Japan said consumer prices in March in Tokyo rose .3% y/o/y ex food and fuel. That was up from .2% in February and one tenth more than expected. March saw on and off restrictions in Tokyo and ran up against a 7 tenths increase comp from one year ago. As price gains remain benign but with higher energy prices soon to be lifting the topline back into positive territory, inflation breakevens were unchanged. The yen is weaker for a 3rd day but it’s the only major currency the dollar is higher against today and that lower yen helped the Nikkei to rally by 1.6%.
Speaking of the dollar, the DXY closed just above its 200 day moving average yesterday (which trended above the 50 day MA back last July) and thus is at a key technical level. The bearish sentiment on the dollar a few months ago got extreme for sure and we’ve had this bounce but I think the secular trend remains down, especially with the ever persistent budget and trade deficits the US has in place.
The euro is rising after declines in 8 out of the last 10 days after the March German IFO business confidence index rose 3.9 pts m/o/m to 96.6 and which was 3.4 pts better than expected. The Expectations component rose 5.4 pts and the Current Assessment was up by 2.4 pts. The IFO said succinctly “Despite the rising rate of infections, the German economy is entering the spring with confidence.” We saw the same yesterday with French business confidence. Bond yields in Europe are rising after 5 days in a row of declines. The German 10 yr bund yield in particular is up by 3.3 bps to .35%. We talk a lot here about when and how the Fed will eventually end their emergency policy even though we are far away from the emergency but when the time comes in Europe, that would be even more profound for what it will mean for their bond markets considering NIRP. The 5 yr 5 yr euro inflation swap is at a fresh 2 yr high up 2 bps to 1.53%.

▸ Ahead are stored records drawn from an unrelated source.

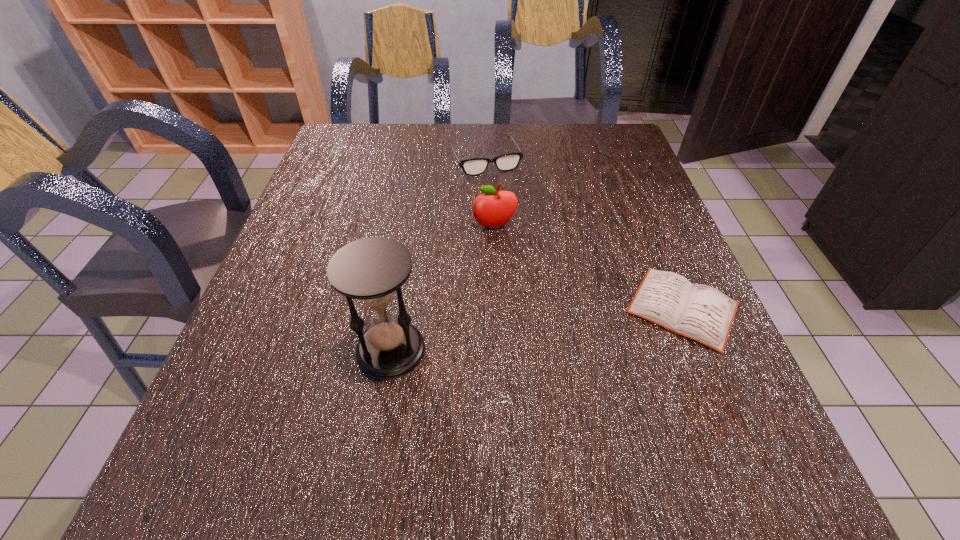 You are a GUI agent. You are given a task and a screenshot of the screen. Output one action in this format:
    pyautogui.click(x=<x>, y=<y>)
    Task: Click on the hourglass
    
    Given the screenshot: What is the action you would take?
    pyautogui.click(x=371, y=270)

Image resolution: width=960 pixels, height=540 pixels. Find the location of `the leftmost object`. the leftmost object is located at coordinates (371, 270).

Where is `diary`? The height and width of the screenshot is (540, 960). diary is located at coordinates (702, 313).

The width and height of the screenshot is (960, 540). Find the location of `the shortest object`. the shortest object is located at coordinates pyautogui.click(x=702, y=313).

Where is `the third shortest object`? the third shortest object is located at coordinates (493, 208).

The width and height of the screenshot is (960, 540). In order to click on the second farthest object in this screenshot , I will do `click(493, 208)`.

This screenshot has width=960, height=540. Identify the location of spectacles. (476, 166).

This screenshot has height=540, width=960. I want to click on the farthest object, so click(x=476, y=166).

At what (x,y) coordinates should I click in order to perform the action: click on vacant position located 0.050m on the right of the leftmost object. Please return your answer as a coordinate pair (x, y). Looking at the image, I should click on (452, 350).

The image size is (960, 540). What are the coordinates of `vacant point located on the back of the shortest object` in the screenshot? It's located at (636, 197).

5 yr 5 yr Euro Inflation Swap
Business confidence in Italy in March rose .6 pts m/o/m to the highest in a year with the strength in manufacturing and construction while services and retail fell due to the lockdowns. We’ll see what magic Draghi can spin for the Italian economy in the quarters to come.
Capturing the stop and start shutdowns, UK retail sales did rebound in February by 2.4% m/o/m but only after an 8.7% drop in January. They still fell y/o/y but this is all old news as the UK has done a great job with giving out vaccines and the coming months should get much better with their economy. About 45% of the UK population has at least one shot. The pound is up for a 2nd day and I still believe the pound is headed back to $1.45-$1.50 which where it stood pre Brexit vote vs $1.377 today.